Forest park in the Gambia

Bijilo Forest Park, often known as Monkey Park, is a forest park in the Gambia, lying in the coastal zone about 11 km west of Banjul the Kombo Saint Mary District.

==History==
The species rich Bijilo Forest Park is a fenced woodland which was gazetted in 1952 and covers an area of 51.3 hectares situated on the coast just south of the Senegambia area of Kololi. The park consists of mainly of closed canopy forest with a significant number of Borassus aethiopum palms. The park was opened to the public in 1991 and now receives over 23,000 visitors per year.
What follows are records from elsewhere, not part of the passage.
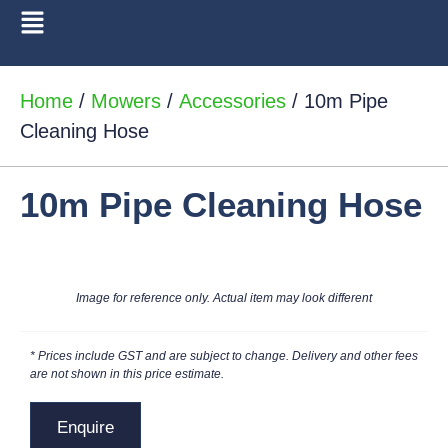
Home
/
Mowers
/
Accessories
/ 10m Pipe
Cleaning Hose
10m Pipe Cleaning Hose
Image for reference only. Actual item may look different
* Prices include GST and are subject to change. Delivery and other fees
are not shown in this price estimate.
Enquire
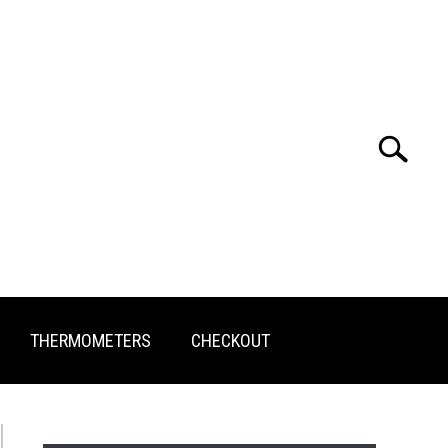
Search
Search
for:
THERMOMETERS
CHECKOUT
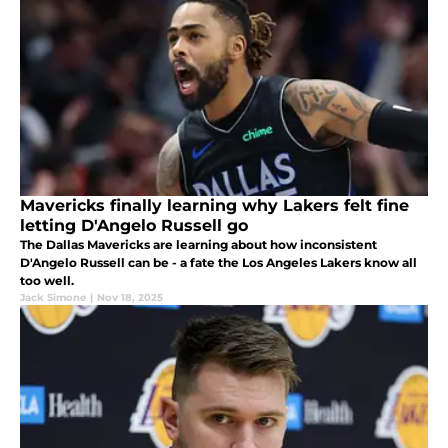
Mavericks finally learning why Lakers felt fine
letting D'Angelo Russell go
The Dallas Mavericks are learning about how inconsistent
D'Angelo Russell can be - a fate the Los Angeles Lakers know all
too well.
Jack Simone
|
Nov 18, 2025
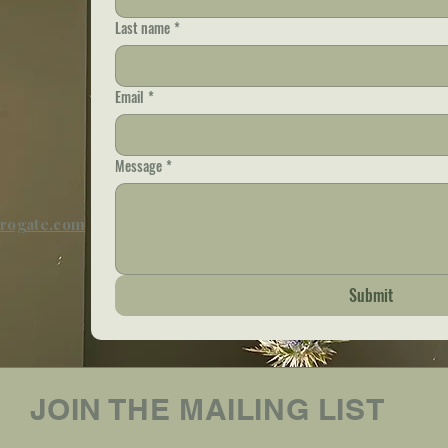
Last name
*
Email
*
Message
*
rrogate.com
Submit
JOIN THE MAILING LIST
The park lost part of its reserve status in 2018 during the construction of Sir Dawda Kairaba Jawara International Conference Center.

==Facilities==
There is a 4.5 km nature trail in the park Park that takes visitors through the varied habitats of forest, coastal scrubland and sand dunes. There is also a 'straight' footpath which cuts through the scrub and forest close to the beach, often referred to as the 'ornithological path'. This route is the one favoured by visiting birdwatchers. There is a small pond within the forest which is maintained to act as a watering hole for many of the forest animals. Signs, benches and a viewing point have been provided for visitors.

==Wildlife==
Bijilo Forest Park has a diverse fauna of invertebrates, reptiles and mammals. There are troops of green monkeys, Temminck's red colobus, Campbell's mona monkey and patas. The green monkeys have been fed by visitors and this has caused issues, and the park is nominally trying to stop this practice, though park staff still regularly sell visitors peanuts to feed to the monkeys. There is also a population of the nocturnal Senegal bushbaby. Other mammal species which can be seen include the Gambian sun squirrel, African civet, genets, mongooses, brush-tailed porcupine among other smaller, less noticeable species. The forest is also home to a diverse reptile fauna including agama, rainbow and monitor lizards, and some colourful insects and invertebrates including fire ants, dragonflies, termites, butterflies, and the golden silk orb-weaver.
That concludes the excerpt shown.